ANALYSES

La Chine, la mondialisation et l’Occident

Presse
7 avril 2017
Au moment du premier sommet entre les présidents Donald Trump et Xi Jinping en Floride, au moins deux questions occupent les analystes de politique étrangère en Chine. Cette dernière doit-elle enfiler le costume délaissé par les États-Unis de leader de la mondialisation ? Par ailleurs, doit-elle se rapprocher de l’Europe pour prendre l’initiative tandis que l’Amérique de Trump se retire du jeu ?

Le mois de janvier dernier a vu la conjonction de deux événements édifiants : l’investiture de Donald Trump à la Maison-Blanche le 21 janvier, et trois jours avant, le discours remarqué du président Xi Jinping au Forum de Davos, clairement en faveur de la mondialisation. Ces deux événements – sans parler des deux premiers mois chaotiques de l’administration Trump – ont laissé plus d’un analyste proche du pouvoir à Pékin entrevoir une relation plus étroite avec l’Europe comme une solution alternative viable. Cependant, plusieurs obstacles restent à surmonter pour permettre ce rapprochement.

Obstacles économiques

La montée du populisme dans plusieurs pays occidentaux et l’avenir de l’Europe comme entité économique inquiètent à Pékin. Tout cela importe énormément aux yeux de la Chine, qui fait la promotion de son agenda économique et stratégique autour du projet « One Belt One Road » (nom officiel des « nouvelles routes de la soie »), lequel cible clairement les consommateurs européens. Avec 420 millions d’habitants, l’UE reste le marché le plus important pour la Chine. En outre, l’Europe est une terre d’accueil majeure pour les investissements directs à l’étranger (IDE) des Chinois, atteignant en 2016 presque 35 milliards d’euros sur les 187 milliards d’IDE chinois dans le monde entier*.

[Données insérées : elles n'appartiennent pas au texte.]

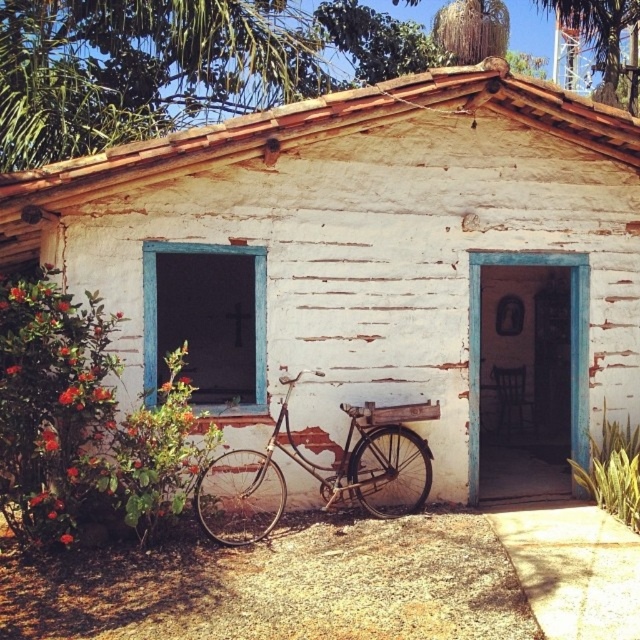 Question: Which of the following is the farthest from the observer?

Choices:
 (A) white weathered wood hut at center
 (B) rusty metal bicycle at lower left

Answer: (A)

Question: Can you confirm if white weathered wood hut at center is positioned to the right of rusty metal bicycle at lower left?

Choices:
 (A) yes
 (B) no

Answer: (B)

Question: Can you confirm if white weathered wood hut at center is positioned to the left of rusty metal bicycle at lower left?

Choices:
 (A) no
 (B) yes

Answer: (B)

Question: Which of the following is the farthest from the observer?

Choices:
 (A) (353, 433)
 (B) (458, 260)

Answer: (B)

Question: Is white weathered wood hut at center wider than rusty metal bicycle at lower left?

Choices:
 (A) no
 (B) yes

Answer: (A) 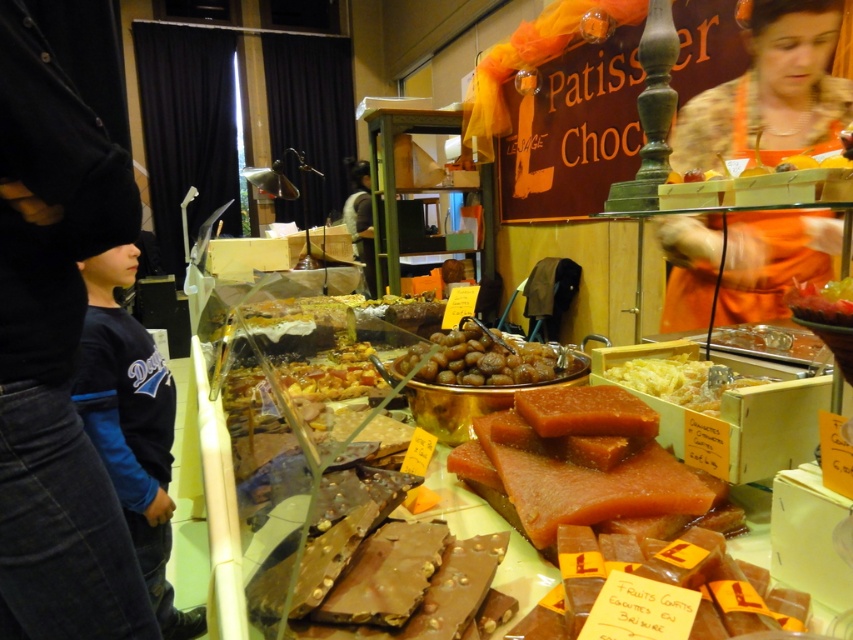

L’an dernier, le résultat du référendum sur le Brexit a stupéfait les observateurs chinois. Beaucoup d’entre eux s’interrogent désormais sur l’impact de la prochaine sortie de la Grande-Bretagne de l’UE. Par ailleurs, un grand nombre de think tanks chinois (qui préfèrent ne pas être cités) se demandent si Marine Le Pen sera élue présidente de la République en France, ce qui conduirait à la dislocation de l’Union européenne et certainement à une hausse des tarifs douaniers. Si le marché unique européen devait se déliter, cela porterait un sérieux coup à la position pro-libre-échange du pouvoir chinois, en particulier au moment où tant d’incertitudes pèsent sur les relations sino-américaines – Rex Tillerson n’en a levé que quelques-unes lors de sa visite à Pékin, durant laquelle il s’est concentré sur la question nord-coréenne sans aborder aucun dossier économique sensible. La rencontre de Mar-a-Lago entre les deux présidents a aussi clarifié certains sujets, mais beaucoup d’interrogations demeurent sur la politique chinoise de Trump.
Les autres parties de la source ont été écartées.